A Look at “The Boys on the Bus” by Timothy Crouse

The Boys on the BusThe Boys on the Bus by Timothy Crouse
My rating: 4 of 5 stars

A gift from my daughter which hung around a bit before I got to it and I am glad I did. As I was picking through it I saw the foreword by Dr. Hunter S. Thompson, read that, and knew I was all in. Author Timothy Crouse covered the media who covered the 1972 presidential race between Richard Nixon and George McGovern, highlighting the changing media landscape in 1972, and offering his take on how the media did its job.

Some of the critiques I saw of the book mention that it may not have aged well but I think it is worth a look. It may be less enjoyable for those that do not know or remember some of the very notable media giants that are covered. We have Evans and Novak, Jules Witcover, James Reston, R.W. (Johnny) Apple, Dan Rather, and many others, including the inimitable Dr. Thompson. Despite that the book does offer some amazing insights. This book shows us the start of modern political journalism, critiquing the press honestly, showing us the system that brought us the news as flawed, and subject to manipulation by press savvy media operations like President Nixon’s. Crouse is not a Nixon fan, with Press Secretary Ron Ziegler taking a pretty good beat down in the book. The Ziegler coverage betrays some grudging respect of the ruthless operation of the Nixon re-election effort, with access to the “inside” of the Nixon effort carefully rationed, with “bad” stories bringing punishment to the offending journalists. Crouse gives his take of Nixon, and the hard lessons he learned from his losing campaigns in 1960 and 1962:

“Richard Nixon, however, was different. Nixon felt a deep, abiding, and vindictive hatred for the press that no President, with the possible exception of Lyndon Johnson, had ever shared. Nixon had always taken personally everything that the press wrote about him. The press, he believed, never forgave him for pulling the mask off its darling, Alger Hiss; so the press tortured him, lied about him, hated him. Over the years Nixon conceived and nursed one of the monumental grudges of the century, a loathing so raw, ugly, and obvious that it only served to make him vulnerable. To borrow a phrase from Iago, Nixon wore his heart on his sleeve for daws to peck at. The daws had a field day. Painfully, Nixon learned his lesson. He learned to control and disguise his hatred, to use it in subtle ways to defeat his enemies in the press. It was precisely for this reason, because Nixon hated for so long and studied his foes so well, that he had become the nemesis of the press. No other President had ever worked so lovingly or painstakingly to emasculate reporters.”

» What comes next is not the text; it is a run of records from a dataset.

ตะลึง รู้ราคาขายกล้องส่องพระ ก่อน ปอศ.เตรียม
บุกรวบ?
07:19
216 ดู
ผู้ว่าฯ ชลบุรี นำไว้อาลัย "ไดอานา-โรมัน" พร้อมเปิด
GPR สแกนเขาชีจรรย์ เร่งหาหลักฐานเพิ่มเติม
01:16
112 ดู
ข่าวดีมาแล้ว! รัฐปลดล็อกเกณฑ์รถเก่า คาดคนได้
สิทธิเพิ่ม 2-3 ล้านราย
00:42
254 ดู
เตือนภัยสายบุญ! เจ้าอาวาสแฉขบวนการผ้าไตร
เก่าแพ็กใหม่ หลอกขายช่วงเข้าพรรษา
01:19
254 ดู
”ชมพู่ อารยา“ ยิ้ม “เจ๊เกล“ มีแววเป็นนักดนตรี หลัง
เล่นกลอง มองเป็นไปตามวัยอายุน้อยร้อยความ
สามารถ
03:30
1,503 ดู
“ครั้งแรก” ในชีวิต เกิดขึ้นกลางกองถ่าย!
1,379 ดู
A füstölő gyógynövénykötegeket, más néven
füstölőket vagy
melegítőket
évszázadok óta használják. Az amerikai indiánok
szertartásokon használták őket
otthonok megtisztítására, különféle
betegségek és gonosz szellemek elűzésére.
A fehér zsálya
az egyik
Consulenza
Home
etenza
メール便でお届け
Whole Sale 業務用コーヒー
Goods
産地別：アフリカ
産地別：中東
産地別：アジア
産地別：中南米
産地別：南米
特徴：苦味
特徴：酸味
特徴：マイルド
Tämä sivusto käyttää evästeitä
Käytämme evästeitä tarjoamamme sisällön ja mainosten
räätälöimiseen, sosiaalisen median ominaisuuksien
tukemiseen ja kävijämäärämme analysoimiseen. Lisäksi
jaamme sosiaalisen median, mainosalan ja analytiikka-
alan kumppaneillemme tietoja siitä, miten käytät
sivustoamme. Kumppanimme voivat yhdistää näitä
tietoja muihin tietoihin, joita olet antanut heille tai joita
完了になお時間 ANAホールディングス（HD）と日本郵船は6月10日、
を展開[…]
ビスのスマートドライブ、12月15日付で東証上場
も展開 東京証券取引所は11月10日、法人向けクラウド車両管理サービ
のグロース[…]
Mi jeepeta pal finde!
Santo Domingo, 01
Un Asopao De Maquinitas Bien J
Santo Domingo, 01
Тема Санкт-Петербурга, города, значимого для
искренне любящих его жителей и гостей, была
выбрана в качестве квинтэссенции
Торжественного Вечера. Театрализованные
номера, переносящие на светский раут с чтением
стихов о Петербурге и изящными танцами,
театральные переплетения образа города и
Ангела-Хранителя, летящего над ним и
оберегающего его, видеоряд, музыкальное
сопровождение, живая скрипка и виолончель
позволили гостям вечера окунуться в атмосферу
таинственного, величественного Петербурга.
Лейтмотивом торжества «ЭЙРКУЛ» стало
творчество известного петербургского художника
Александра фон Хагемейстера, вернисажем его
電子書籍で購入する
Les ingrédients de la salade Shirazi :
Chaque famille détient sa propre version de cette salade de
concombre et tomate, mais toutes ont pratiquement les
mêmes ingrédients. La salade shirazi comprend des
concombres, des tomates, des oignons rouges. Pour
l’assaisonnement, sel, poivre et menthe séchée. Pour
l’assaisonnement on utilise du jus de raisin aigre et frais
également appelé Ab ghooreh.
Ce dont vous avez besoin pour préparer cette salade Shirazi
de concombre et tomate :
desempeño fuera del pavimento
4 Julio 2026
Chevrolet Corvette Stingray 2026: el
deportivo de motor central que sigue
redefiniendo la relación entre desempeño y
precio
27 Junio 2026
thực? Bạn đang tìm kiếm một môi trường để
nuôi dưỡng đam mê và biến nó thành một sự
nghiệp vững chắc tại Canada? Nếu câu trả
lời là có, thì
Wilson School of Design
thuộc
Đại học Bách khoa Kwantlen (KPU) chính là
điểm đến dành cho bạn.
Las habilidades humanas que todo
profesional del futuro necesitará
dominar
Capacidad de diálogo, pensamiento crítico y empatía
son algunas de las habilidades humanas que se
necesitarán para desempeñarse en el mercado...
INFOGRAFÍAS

Crouse, Timothy “The Boys on the Bus” page 180

Crouse is fair about looking at how the press did its job, hitting critical points but taking into account the difficult environment that they were operating in. The issue of “pack” writing is frankly looked at, as well as some of his criticism of the “objective” style of covering Nixon and McGovern, where both sides of a controversy are covered, with the reporter making no judgement in the story as to which side of the controversy may be more credible. It is a major criticism issued these days by Paul Krugman over at the New York Times. These challenges in journalism are covered pretty well in the book. We see the rivalry between print and TV, the differences in print between daily newspapers and news magazines, when news magazines had pretty big circulation numbers. Things have obviously changed considerably, but some things look the same (on steroids.)

Crouse was working for Rolling Stone when he wrote this book, connecting him to Hunter Thompson, and bringing to mind the Thompson book on the 1972 campaign, “Fear and Loathing on the Campaign Trail 72.” I read that book many years ago but may need to take another look. Crouse includes some of the good Doctor’s more outrageous antics.

“The first sign that Hunter had caught on with the straight press was when they began searching newsstands all over the country or phoning their home offices to get them a copy of his lengthy chronicle of the Florida primary. Thompson had loaned his press card to a freak, who had run amuck aboard Muskie’s whistle-stop train, insulting reporters and heckling the candidate when he tried to speak at the final stop in Miami. Many of the reporters, seeing only the badge on the freak’s lapel, had taken him for Hunter S. Thompson of Rolling Stone. In the article, Thompson explained the mistake but revelled in its consequences. The piece was a big hit with the press corps, and they soon began to read him regularly. Thompson’s best lines were quoted in Newsweek. ‘Ed Muskie talked like a farmer with terminal cancer trying to borrow on next year’s crop.’Hubert Humphrey was a ‘treacherous, gutless old ward-healer who who should be put in a bottle and sent out with the Japanese current.’”

Crouse, Timothy “The Boys on the Bus” page 313

I always felt that Hunter Thompson was a bit hard on Humphrey, but I digress. The lifelong war with the press that Richard Nixon engaged in has been ramped up by the current occupant of the Oval Office, making Nixon, in my view, a piker by comparison. But the seeds of the coming war with the press were planted in the campaign of 1972, and Crouse covers it admirably. A good historical book, and a great media book. After all these years it still has relevance.